Exercise goal:
A faithful copy is required: transcribe each line below exactly, minus the pictures.

Input data:
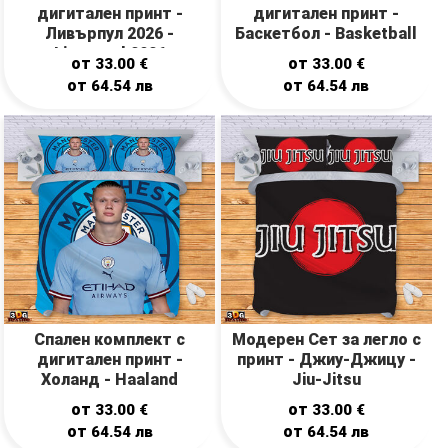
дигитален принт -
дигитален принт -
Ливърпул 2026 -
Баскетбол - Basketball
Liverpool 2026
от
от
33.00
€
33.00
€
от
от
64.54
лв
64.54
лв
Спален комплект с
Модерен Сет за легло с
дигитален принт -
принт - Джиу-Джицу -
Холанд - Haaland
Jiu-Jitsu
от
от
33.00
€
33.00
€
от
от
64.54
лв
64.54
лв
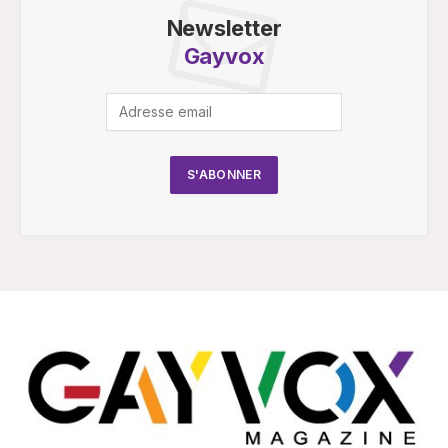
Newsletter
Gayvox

Task solution:
дигитален принт -
дигитален принт -
Ливърпул 2026 -
Баскетбол - Basketball
Liverpool 2026
от
от
33.00
€
33.00
€
от
от
64.54
лв
64.54
лв
Спален комплект с
Модерен Сет за легло с
дигитален принт -
принт - Джиу-Джицу -
Холанд - Haaland
Jiu-Jitsu
от
от
33.00
€
33.00
€
от
от
64.54
лв
64.54
лв
Newsletter
Gayvox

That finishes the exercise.